= 2008 NatFilm Festival =

2008 NatFilm Poster

The 2008 NatFilm Festival ran from March 28, 2008 to April 6, 2008. NatFilm Festival is now merged with CIFF into one single event, CPH PIX, launched on April 16–26, 2009.

==Programme==
===Special Tribute===
The 2008 Special Tribute retrospective exhibited the work of Trine Dyrholm.

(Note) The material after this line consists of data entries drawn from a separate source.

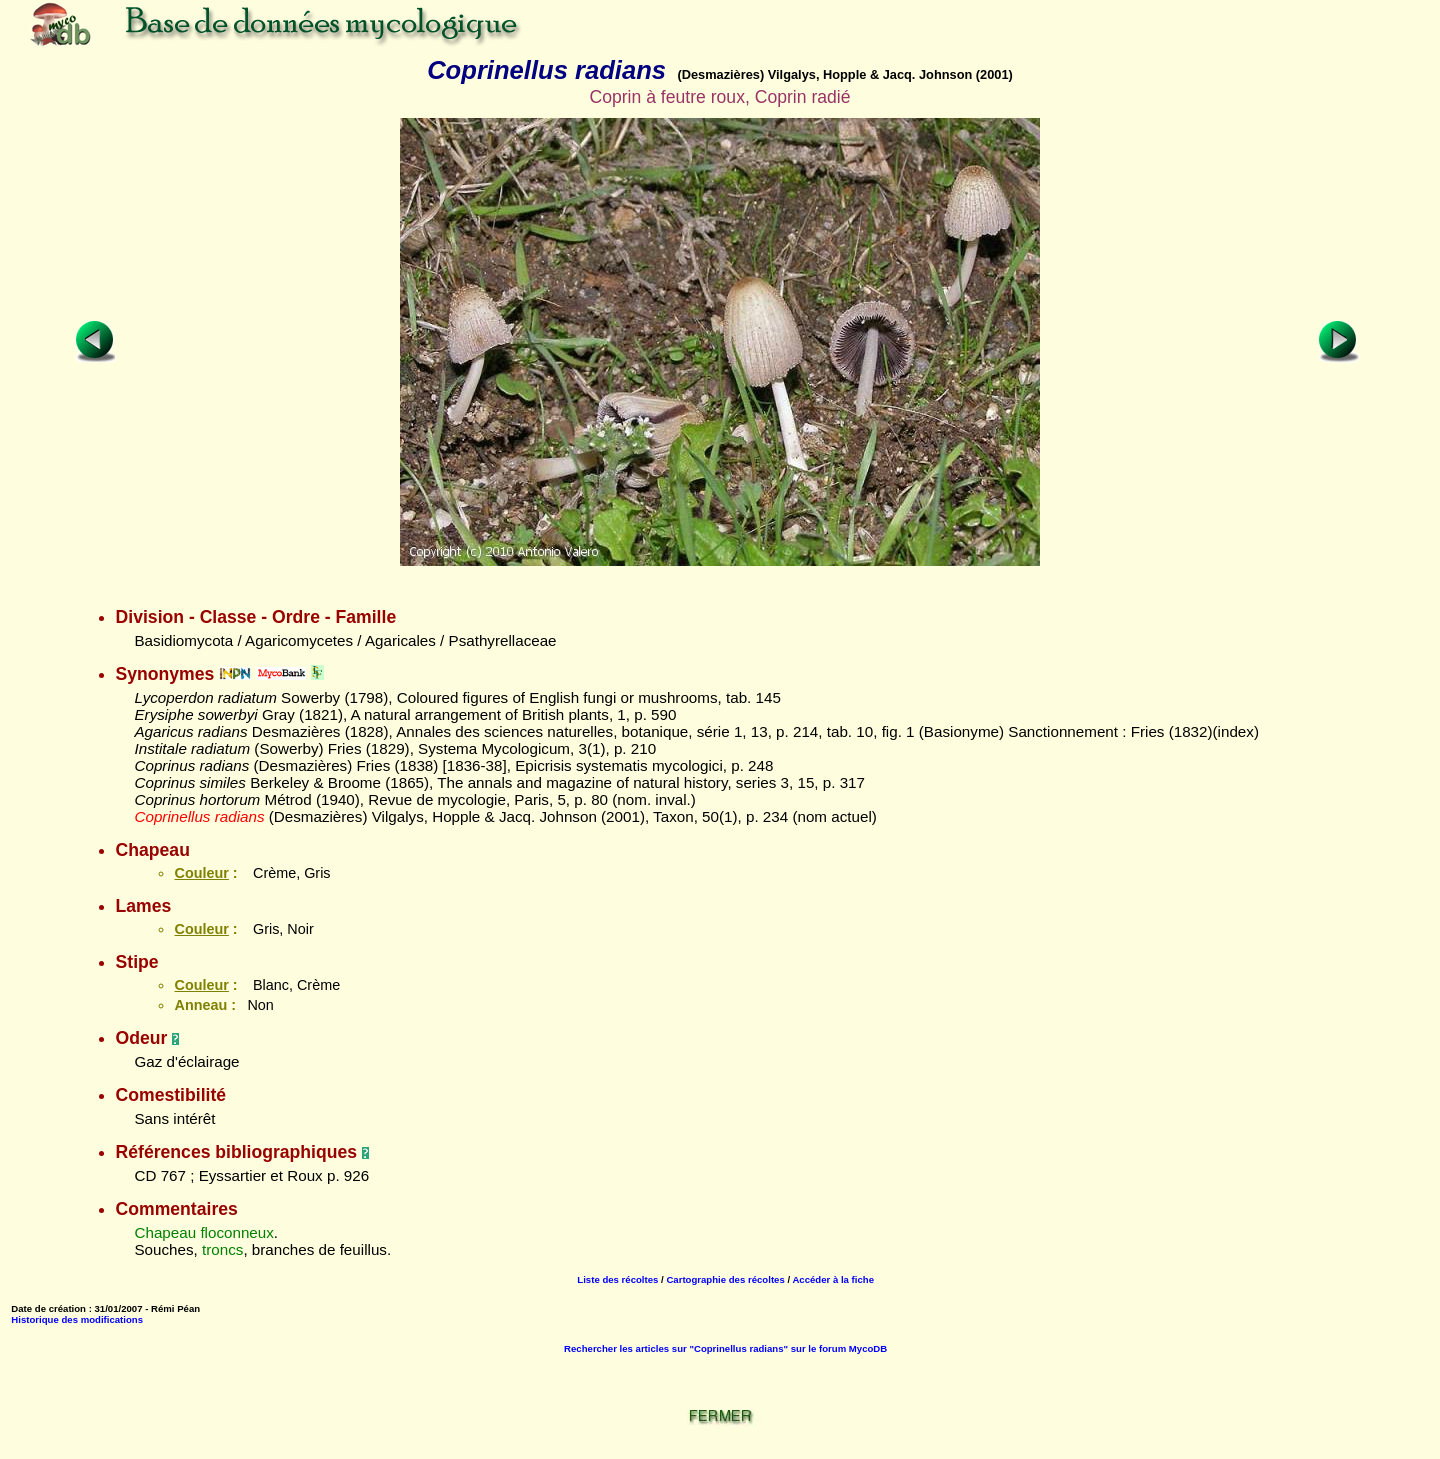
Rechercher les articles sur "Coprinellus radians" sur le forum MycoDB (725, 1348)
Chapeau (165, 1232)
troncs (222, 1249)
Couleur (201, 873)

The film 'Dansen' was shown as part of the 'Dansk Film 2008' section of the programme.

===Retrospectives===
- Edward Yang

The director's entire oeuvre of eight films was shown in memoriam, comprising A Brighter Summer Day, A Confucian Confusion, In Our Time, Mahjong, Taipei Story, That Day on the Beach, Terrorizers, and Yi Yi.

- Roy Andersson

Sange fra anden sal (Songs from the Second Floor), Giliap, En kærlighedshistorie (A Swedish Love Story), his 2007 release Du Levande (You, the Living), and a series of the director's short films were shown.

- Charles Burnett

Killer of Sheep, My Brother's Wedding, and a series of four shorts ("When It Rains", "The Horse", "Several Friends" and "Quiet As Kept") were shown.

- Louis de Funès

Fantômas, Le Petit Baigneur, and La Grande Vadrouille were shown.

- Guy Maddin

My Winnipeg, Brand Upon the Brain, and The Saddest Music in the World were shown.

===CPH:DOX===
Features shared with the Copenhagen International Documentary Festival (CPH:DOX) were A Jihad for Love by Parvez Sharma and In Prison My Whole Life by Marc Evans.